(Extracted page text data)
::::::::::
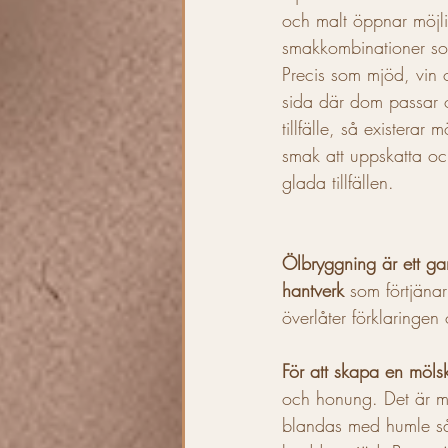
och malt öppnar möjlig
smakkombinationer som
Precis som mjöd, vin o
sida där dom passar 
tillfälle, så existerar 
smak att uppskatta o
glada tillfällen.
Ölbryggning är ett ga
hantverk
 som förtjänar
överlåter förklaringe
För att skapa en möls
och honung. Det är my
blandas med humle så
::::::::::
Without including any pictures, print each record exactly.

▶ Your response:
och malt öppnar möjlig
smakkombinationer som
Precis som mjöd, vin o
sida där dom passar 
tillfälle, så existerar 
smak att uppskatta o
glada tillfällen.
Ölbryggning är ett ga
hantverk
 som förtjänar
överlåter förklaringe
För att skapa en möls
och honung. Det är my
blandas med humle så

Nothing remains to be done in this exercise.